The upshot of all of this muddling around and foot-dragging is that I approached my junior year of college without having dared to declare a major, and I skulked around like a sneak-thief in the hallways of the art building and spent significant amounts of time maundering and mewling about the whole ordeal when I really ought to have been simply plunging in and getting soaked in all of the art I could lay my grubby little hands upon there and then.

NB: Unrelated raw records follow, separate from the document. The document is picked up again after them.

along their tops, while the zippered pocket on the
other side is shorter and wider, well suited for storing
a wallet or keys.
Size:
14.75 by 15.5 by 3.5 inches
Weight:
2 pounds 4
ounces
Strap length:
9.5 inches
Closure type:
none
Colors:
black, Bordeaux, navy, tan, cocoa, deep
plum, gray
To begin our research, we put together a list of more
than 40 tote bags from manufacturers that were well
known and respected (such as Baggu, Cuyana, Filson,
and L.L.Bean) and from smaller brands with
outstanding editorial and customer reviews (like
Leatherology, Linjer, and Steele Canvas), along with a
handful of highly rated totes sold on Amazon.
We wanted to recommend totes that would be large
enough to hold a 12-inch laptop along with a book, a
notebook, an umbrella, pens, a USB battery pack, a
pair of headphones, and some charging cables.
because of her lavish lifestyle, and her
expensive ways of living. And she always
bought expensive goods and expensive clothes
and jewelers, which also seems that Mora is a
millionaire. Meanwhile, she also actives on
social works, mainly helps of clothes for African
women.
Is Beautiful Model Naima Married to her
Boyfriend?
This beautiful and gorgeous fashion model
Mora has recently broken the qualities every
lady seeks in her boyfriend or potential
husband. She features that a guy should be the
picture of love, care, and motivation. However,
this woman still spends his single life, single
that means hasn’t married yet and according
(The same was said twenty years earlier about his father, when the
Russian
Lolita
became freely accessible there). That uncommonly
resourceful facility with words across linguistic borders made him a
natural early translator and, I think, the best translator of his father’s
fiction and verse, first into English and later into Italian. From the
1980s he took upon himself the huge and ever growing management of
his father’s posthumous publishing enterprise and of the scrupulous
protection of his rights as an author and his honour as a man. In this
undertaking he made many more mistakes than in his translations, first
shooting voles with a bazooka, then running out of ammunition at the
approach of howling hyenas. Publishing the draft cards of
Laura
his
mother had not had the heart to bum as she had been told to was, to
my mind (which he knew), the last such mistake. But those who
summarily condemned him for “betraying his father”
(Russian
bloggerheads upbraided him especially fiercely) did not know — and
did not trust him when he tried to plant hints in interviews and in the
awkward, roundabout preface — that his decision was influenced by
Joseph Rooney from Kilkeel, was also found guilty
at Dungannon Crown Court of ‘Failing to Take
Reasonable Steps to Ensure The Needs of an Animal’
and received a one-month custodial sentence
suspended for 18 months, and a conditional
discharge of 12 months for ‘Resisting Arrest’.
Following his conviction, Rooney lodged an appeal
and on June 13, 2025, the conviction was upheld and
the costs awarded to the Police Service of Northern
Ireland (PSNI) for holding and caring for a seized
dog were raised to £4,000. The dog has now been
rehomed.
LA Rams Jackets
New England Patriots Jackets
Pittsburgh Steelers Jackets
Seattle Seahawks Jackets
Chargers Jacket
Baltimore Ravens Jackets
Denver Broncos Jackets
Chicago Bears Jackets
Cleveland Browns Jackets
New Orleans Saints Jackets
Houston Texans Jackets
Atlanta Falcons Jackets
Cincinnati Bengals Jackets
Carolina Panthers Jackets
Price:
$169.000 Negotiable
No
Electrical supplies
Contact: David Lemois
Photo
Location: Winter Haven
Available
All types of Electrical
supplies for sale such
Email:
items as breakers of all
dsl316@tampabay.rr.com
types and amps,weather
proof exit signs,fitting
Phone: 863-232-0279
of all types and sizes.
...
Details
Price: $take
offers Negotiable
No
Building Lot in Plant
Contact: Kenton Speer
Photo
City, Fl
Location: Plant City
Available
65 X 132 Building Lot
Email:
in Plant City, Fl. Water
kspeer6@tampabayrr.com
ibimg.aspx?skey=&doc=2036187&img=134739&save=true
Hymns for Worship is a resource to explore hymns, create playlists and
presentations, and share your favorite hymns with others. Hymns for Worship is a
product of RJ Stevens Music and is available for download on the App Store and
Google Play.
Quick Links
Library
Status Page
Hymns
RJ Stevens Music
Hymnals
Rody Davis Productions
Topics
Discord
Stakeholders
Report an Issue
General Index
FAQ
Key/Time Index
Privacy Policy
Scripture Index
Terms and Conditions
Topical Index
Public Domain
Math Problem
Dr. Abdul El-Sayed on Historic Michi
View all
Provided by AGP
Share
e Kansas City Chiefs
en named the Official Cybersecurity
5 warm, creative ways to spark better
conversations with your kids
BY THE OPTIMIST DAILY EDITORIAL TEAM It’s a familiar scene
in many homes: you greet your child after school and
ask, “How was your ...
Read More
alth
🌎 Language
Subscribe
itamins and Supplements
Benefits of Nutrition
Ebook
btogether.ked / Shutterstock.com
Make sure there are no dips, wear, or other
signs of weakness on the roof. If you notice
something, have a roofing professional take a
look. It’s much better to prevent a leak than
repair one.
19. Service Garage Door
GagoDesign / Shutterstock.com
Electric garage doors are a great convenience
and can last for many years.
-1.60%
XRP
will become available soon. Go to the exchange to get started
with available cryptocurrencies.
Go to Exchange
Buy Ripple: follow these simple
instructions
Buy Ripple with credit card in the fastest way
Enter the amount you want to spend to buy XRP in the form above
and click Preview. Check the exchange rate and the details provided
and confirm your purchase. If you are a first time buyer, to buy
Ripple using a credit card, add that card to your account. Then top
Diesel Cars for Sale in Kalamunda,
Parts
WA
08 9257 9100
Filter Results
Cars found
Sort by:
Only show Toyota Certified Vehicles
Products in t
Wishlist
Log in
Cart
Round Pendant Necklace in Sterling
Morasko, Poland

Oh, woe is me! Boo Hoo, and all that. I thought I was supremely talented at evasion, but of course my parents had a secret weapon trained on me from the very beginning, and it was activated during these very tenuous years of my faltering development. It was a pair of super-agents they called my Godparents. My parents, it happens, besides being nifty talents in the parenting department, had the smarts and/or temerity to choose as godparents for their children some people that took the whole parental-surrogacy aspect of the job quite seriously. Mine were a couple of Mom and Dad’s closest friends from the quartet’s days together attending (you may be beginning to feel the frisson of familiarity, the sting of synchronicity, here already) the very same uni where I was now paddling around in a diminishing spiral of destiny-denial. Furthermore, my Godma, as I called her, and The Godfather, as he was known to me (for being, thankfully, the polar opposite of that fictional character), had long since taken up employment at said institution as a Business Office administrator and head of the department of Radio and Television, respectively. So I could go and see my Godma when I was paying my tuition or trying to find out where my last scholarship had wandered, or just when I needed some bucking up, because she was seriously skilled in dealing with all of those aspects of my college life. Her estimable spouse was housed in another building, across Red Square from her digs, and I had a little journey through the catacombs of the old dustbin to drop in on him, which trek I gladly undertook on certain occasions when I wanted a different flavor of encouragement from hers, or–gasp!–artistic advice.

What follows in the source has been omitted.